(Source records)
►
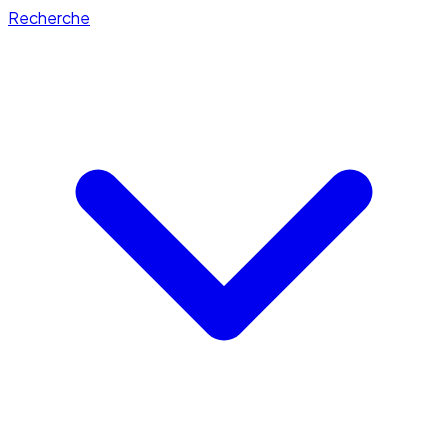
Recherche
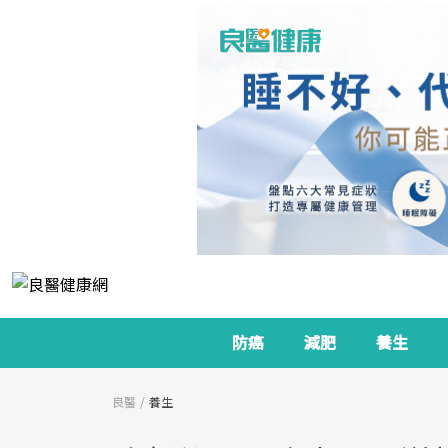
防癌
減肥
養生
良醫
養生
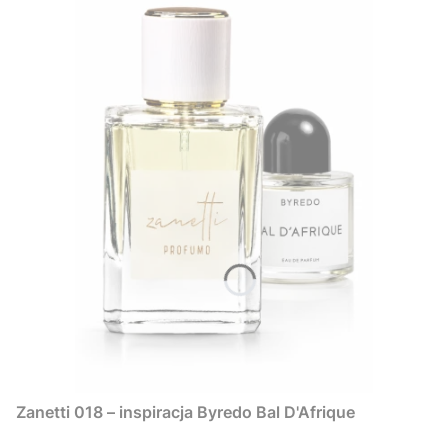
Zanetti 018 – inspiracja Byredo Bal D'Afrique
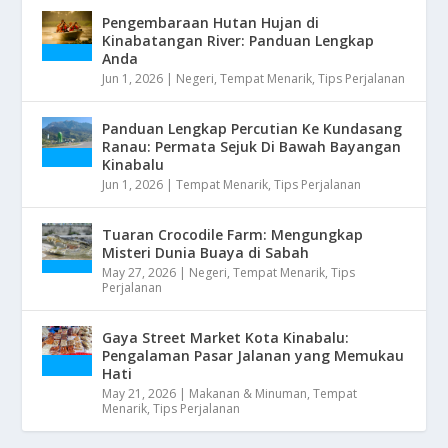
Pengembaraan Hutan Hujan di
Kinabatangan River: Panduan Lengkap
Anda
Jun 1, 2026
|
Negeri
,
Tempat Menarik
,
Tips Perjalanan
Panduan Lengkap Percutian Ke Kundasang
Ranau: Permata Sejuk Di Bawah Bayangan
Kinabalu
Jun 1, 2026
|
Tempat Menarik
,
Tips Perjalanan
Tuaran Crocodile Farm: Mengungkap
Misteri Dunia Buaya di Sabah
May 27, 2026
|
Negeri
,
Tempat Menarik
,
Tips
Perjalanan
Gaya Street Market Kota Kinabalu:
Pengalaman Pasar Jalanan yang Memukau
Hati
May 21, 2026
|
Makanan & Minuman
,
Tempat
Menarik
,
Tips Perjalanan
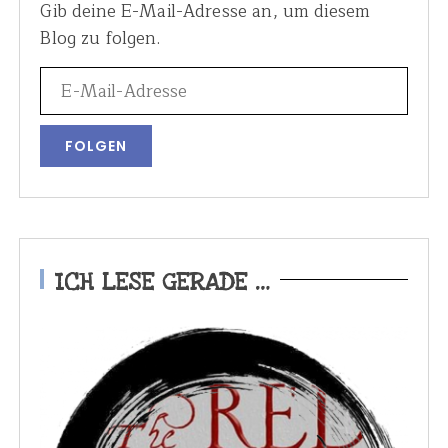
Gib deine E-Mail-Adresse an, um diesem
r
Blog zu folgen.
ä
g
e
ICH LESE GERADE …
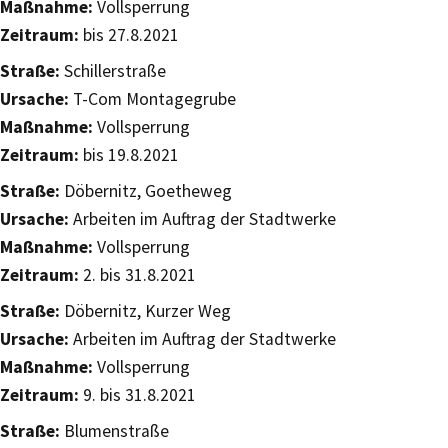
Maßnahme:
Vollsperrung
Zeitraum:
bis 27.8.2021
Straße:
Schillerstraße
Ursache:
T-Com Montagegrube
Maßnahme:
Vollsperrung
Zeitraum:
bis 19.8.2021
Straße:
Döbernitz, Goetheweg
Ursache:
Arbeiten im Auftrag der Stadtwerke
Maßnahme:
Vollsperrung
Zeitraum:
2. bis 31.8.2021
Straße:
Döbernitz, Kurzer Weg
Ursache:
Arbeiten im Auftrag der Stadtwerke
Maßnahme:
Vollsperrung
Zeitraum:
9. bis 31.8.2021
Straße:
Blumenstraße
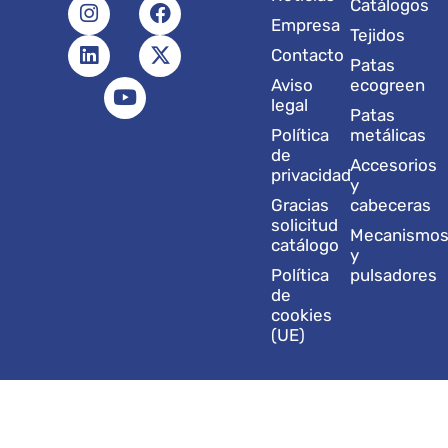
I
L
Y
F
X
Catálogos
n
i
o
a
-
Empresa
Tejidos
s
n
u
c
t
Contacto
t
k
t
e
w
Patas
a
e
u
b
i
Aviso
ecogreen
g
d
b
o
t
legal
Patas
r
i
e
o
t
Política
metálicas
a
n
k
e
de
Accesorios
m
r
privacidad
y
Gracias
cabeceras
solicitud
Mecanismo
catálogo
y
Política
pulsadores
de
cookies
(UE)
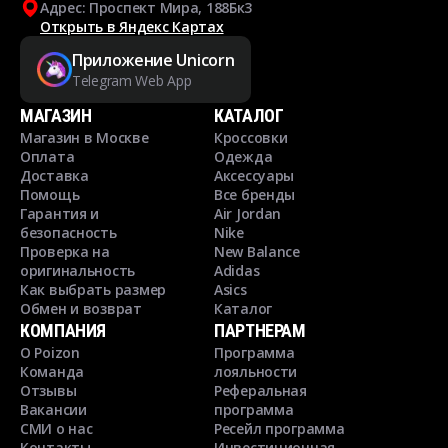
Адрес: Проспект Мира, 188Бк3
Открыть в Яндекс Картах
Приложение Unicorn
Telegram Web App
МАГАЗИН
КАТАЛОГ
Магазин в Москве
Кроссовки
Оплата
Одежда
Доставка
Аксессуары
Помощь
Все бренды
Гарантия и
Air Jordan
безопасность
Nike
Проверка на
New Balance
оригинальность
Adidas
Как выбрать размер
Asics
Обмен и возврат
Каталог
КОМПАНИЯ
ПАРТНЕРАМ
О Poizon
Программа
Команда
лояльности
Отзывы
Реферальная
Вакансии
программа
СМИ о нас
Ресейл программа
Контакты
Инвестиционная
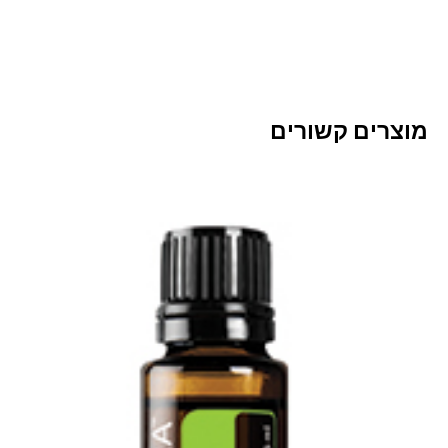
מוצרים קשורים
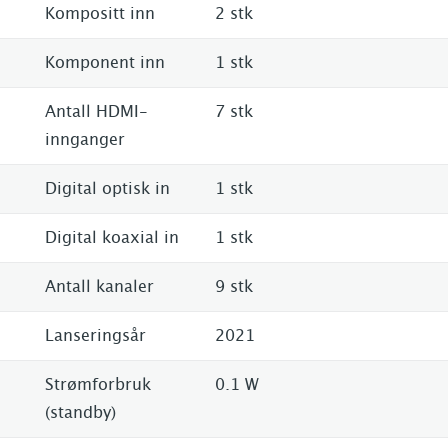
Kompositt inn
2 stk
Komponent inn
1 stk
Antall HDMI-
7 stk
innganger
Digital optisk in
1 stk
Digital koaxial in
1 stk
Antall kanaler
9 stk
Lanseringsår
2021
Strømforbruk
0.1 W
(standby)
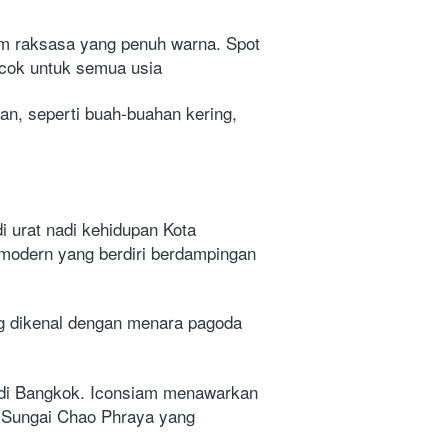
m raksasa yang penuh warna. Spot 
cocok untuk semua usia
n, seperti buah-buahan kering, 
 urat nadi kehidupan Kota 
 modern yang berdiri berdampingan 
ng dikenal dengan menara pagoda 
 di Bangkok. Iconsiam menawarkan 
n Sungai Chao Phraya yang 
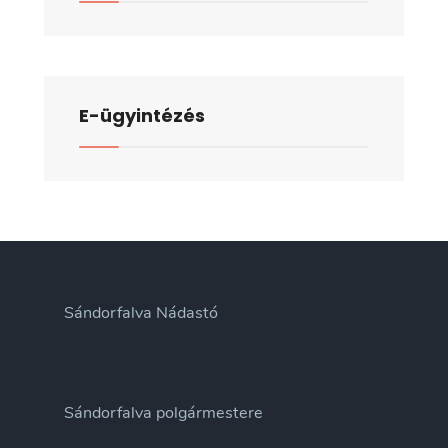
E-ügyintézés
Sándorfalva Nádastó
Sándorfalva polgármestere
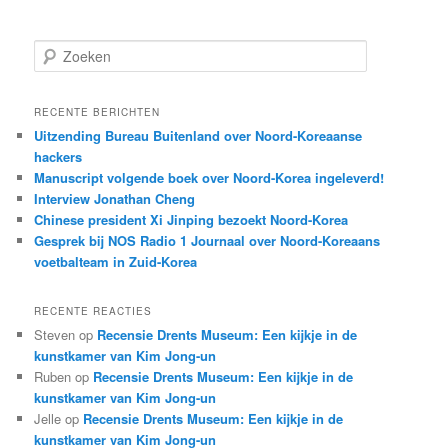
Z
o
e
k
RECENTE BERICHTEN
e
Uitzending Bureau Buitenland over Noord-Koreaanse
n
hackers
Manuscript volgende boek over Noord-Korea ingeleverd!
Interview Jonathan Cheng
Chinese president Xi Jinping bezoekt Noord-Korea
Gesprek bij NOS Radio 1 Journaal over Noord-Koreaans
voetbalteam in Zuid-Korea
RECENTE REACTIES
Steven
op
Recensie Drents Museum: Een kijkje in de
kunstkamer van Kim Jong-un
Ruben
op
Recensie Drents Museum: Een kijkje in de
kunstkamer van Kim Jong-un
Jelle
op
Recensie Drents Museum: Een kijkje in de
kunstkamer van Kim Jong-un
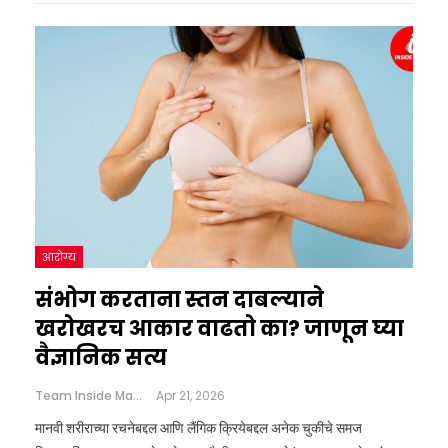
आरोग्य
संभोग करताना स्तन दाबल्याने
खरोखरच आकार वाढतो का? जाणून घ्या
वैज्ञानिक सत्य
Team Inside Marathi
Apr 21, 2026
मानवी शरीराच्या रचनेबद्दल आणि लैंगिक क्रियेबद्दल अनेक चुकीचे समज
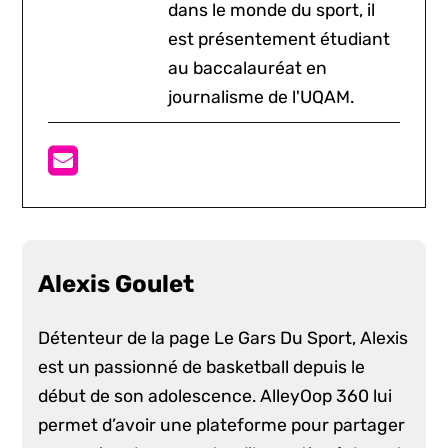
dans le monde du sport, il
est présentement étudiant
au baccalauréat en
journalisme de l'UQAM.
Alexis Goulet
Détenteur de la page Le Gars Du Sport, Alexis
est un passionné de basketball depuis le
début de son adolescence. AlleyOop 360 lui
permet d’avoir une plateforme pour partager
◄
§ **What you are asked to do**
With the pictures excluded, retype the records above verbatim.

§ **Task output**
Recherche
防癌
減肥
養生
良醫
養生
Zanetti 018 – inspiracja Byredo Bal D'Afrique
Pengembaraan Hutan Hujan di
Kinabatangan River: Panduan Lengkap
Anda
Jun 1, 2026
|
Negeri
,
Tempat Menarik
,
Tips Perjalanan
Panduan Lengkap Percutian Ke Kundasang
Ranau: Permata Sejuk Di Bawah Bayangan
Kinabalu
Jun 1, 2026
|
Tempat Menarik
,
Tips Perjalanan
Tuaran Crocodile Farm: Mengungkap
Misteri Dunia Buaya di Sabah
May 27, 2026
|
Negeri
,
Tempat Menarik
,
Tips
Perjalanan
Gaya Street Market Kota Kinabalu:
Pengalaman Pasar Jalanan yang Memukau
Hati
May 21, 2026
|
Makanan & Minuman
,
Tempat
Menarik
,
Tips Perjalanan
Gib deine E-Mail-Adresse an, um diesem
r
Blog zu folgen.
ä
g
e
ICH LESE GERADE …
Maßnahme:
Vollsperrung
Zeitraum:
bis 27.8.2021
Straße:
Schillerstraße
Ursache:
T-Com Montagegrube
Maßnahme:
Vollsperrung
Zeitraum:
bis 19.8.2021
Straße:
Döbernitz, Goetheweg
Ursache:
Arbeiten im Auftrag der Stadtwerke
Maßnahme:
Vollsperrung
Zeitraum:
2. bis 31.8.2021
Straße:
Döbernitz, Kurzer Weg
Ursache:
Arbeiten im Auftrag der Stadtwerke
Maßnahme:
Vollsperrung
Zeitraum:
9. bis 31.8.2021
Straße:
Blumenstraße
I
L
Y
F
X
Catálogos
n
i
o
a
-
Empresa
Tejidos
s
n
u
c
t
Contacto
t
k
t
e
w
Patas
a
e
u
b
i
Aviso
ecogreen
g
d
b
o
t
legal
Patas
r
i
e
o
t
Política
metálicas
a
n
k
e
de
Accesorios
m
r
privacidad
y
Gracias
cabeceras
solicitud
Mecanismo
catálogo
y
Política
pulsadores
de
cookies
(UE)
Адрес: Проспект Мира, 188Бк3
Открыть в Яндекс Картах
Приложение Unicorn
Telegram Web App
МАГАЗИН
КАТАЛОГ
Магазин в Москве
Кроссовки
Оплата
Одежда
Доставка
Аксессуары
Помощь
Все бренды
Гарантия и
Air Jordan
безопасность
Nike
Проверка на
New Balance
оригинальность
Adidas
Как выбрать размер
Asics
Обмен и возврат
Каталог
КОМПАНИЯ
ПАРТНЕРАМ
О Poizon
Программа
Команда
лояльности
Отзывы
Реферальная
Вакансии
программа
СМИ о нас
Ресейл программа
Контакты
Инвестиционная
מוצרים קשורים
Kompositt inn
2 stk
Komponent inn
1 stk
Antall HDMI-
7 stk
innganger
Digital optisk in
1 stk
Digital koaxial in
1 stk
Antall kanaler
9 stk
Lanseringsår
2021
Strømforbruk
0.1 W
(standby)
m raksasa yang penuh warna. Spot 
cocok untuk semua usia
n, seperti buah-buahan kering, 
 urat nadi kehidupan Kota 
 modern yang berdiri berdampingan 
ng dikenal dengan menara pagoda 
 di Bangkok. Iconsiam menawarkan 
n Sungai Chao Phraya yang 
E-ügyintézés
Sándorfalva Nádastó
Sándorfalva polgármestere
Z
o
e
k
RECENTE BERICHTEN
e
Uitzending Bureau Buitenland over Noord-Koreaanse
n
hackers
Manuscript volgende boek over Noord-Korea ingeleverd!
Interview Jonathan Cheng
Chinese president Xi Jinping bezoekt Noord-Korea
Gesprek bij NOS Radio 1 Journaal over Noord-Koreaans
voetbalteam in Zuid-Korea
RECENTE REACTIES
Steven
op
Recensie Drents Museum: Een kijkje in de
kunstkamer van Kim Jong-un
Ruben
op
Recensie Drents Museum: Een kijkje in de
kunstkamer van Kim Jong-un
Jelle
op
Recensie Drents Museum: Een kijkje in de
kunstkamer van Kim Jong-un
आरोग्य
संभोग करताना स्तन दाबल्याने
खरोखरच आकार वाढतो का? जाणून घ्या
वैज्ञानिक सत्य
Team Inside Marathi
Apr 21, 2026
मानवी शरीराच्या रचनेबद्दल आणि लैंगिक क्रियेबद्दल अनेक चुकीचे समज
dans le monde du sport, il
est présentement étudiant
au baccalauréat en
journalisme de l'UQAM.
Alexis Goulet
Détenteur de la page Le Gars Du Sport, Alexis
est un passionné de basketball depuis le
début de son adolescence. AlleyOop 360 lui
permet d’avoir une plateforme pour partager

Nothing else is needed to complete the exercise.